Hurrah!! Hurrah!! Gentlemen,

!! THIS PROBLEM IS FINALLY SOLVED !!

All this time, I was thinking that the CUDA_ERROR_NO_BINARY_FOR_GPU error was a hardware-related problem, because the docs specifically state:

“This indicates that there is no kernel image available that is suitable for the device. This can occur when a user specifies code generation options for a particular CUDA source file that do not include the corresponding device configuration.”

which, as it turns out, is bizzaranese for “Your kernel has one or more compiler errors”…

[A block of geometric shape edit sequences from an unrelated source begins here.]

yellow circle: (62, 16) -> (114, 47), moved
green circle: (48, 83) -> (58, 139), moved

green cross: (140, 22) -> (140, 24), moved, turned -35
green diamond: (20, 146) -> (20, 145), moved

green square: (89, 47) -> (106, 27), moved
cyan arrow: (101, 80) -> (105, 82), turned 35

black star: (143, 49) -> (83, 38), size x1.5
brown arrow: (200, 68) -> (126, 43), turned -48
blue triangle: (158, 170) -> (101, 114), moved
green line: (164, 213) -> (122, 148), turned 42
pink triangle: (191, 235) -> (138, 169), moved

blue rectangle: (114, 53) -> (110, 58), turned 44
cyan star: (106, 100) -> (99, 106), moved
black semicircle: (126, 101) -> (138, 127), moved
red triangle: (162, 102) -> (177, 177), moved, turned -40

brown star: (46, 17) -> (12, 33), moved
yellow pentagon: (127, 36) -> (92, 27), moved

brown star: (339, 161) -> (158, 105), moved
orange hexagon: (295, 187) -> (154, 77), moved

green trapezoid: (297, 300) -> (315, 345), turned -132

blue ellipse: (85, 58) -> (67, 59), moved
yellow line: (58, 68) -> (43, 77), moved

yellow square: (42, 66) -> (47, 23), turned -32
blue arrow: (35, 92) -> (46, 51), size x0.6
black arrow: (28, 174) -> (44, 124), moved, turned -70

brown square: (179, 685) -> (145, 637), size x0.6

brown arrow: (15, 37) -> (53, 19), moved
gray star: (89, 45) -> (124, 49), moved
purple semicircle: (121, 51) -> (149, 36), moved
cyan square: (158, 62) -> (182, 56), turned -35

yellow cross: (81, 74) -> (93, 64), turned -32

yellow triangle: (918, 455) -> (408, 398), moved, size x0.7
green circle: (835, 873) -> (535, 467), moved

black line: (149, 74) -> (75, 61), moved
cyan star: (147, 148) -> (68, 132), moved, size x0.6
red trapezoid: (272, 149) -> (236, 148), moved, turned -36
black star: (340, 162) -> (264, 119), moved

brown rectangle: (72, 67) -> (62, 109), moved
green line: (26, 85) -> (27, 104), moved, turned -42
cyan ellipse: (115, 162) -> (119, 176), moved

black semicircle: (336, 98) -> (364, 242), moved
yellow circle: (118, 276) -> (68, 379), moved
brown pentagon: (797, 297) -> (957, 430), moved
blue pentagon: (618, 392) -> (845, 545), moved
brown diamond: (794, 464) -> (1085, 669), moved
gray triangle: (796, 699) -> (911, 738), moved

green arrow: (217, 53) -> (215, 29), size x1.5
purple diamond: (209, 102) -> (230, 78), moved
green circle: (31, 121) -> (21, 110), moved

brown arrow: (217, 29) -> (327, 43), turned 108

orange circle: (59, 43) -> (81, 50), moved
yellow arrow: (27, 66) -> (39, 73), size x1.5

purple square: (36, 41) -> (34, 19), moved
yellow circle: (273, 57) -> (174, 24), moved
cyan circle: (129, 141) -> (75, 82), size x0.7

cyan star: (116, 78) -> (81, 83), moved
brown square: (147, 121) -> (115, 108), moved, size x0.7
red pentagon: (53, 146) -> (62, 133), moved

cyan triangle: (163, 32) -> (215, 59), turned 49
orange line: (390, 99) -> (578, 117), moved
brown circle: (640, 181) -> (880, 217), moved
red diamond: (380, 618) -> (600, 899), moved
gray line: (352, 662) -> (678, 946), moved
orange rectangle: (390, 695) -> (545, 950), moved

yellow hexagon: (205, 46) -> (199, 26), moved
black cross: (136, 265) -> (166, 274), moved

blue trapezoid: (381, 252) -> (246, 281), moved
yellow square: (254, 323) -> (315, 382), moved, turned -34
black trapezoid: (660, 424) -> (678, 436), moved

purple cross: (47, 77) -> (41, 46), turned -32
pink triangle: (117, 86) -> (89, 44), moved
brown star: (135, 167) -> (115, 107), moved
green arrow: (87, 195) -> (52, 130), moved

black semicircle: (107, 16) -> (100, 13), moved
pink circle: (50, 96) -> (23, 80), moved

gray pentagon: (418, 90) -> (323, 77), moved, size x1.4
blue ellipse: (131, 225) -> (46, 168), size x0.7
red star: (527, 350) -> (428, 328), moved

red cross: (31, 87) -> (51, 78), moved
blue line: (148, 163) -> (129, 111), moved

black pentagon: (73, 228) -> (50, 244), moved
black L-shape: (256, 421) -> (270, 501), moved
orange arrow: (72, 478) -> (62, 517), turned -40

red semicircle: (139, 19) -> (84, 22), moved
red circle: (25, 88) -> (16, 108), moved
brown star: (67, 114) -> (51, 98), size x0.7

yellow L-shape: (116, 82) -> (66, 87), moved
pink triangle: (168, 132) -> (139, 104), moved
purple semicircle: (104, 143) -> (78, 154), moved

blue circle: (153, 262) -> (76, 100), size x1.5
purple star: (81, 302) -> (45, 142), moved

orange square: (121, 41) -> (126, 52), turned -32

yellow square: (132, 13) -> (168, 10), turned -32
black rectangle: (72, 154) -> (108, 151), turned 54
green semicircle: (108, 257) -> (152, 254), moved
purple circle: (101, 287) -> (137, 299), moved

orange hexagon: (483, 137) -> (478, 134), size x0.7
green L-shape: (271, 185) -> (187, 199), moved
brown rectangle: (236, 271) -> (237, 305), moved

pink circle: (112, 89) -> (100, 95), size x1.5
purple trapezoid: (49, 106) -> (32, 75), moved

This I’ve confirmed by taking the sage advice of one “njuffa” (who, not incidentally, has helped me once before with a better understanding of an “oversubscription factor”), and checked the contents of my LoadOptVals[ OptNdx_ERR_BUFF ] buffer after getting CUDA_ERROR_NO_BINARY_FOR_GPU, and

!! Lo and behold !! (excuse my excitement)

I’m now getting meaningful PTX compiler errors!! Yay!

Thank you, thank you one and all…

…and now we return to our regularly scheduled programming…

Glad to hear it all worked out. I can’t take any credit here, I was merely forwarding advice from a person who has hands-on experience with this particular API.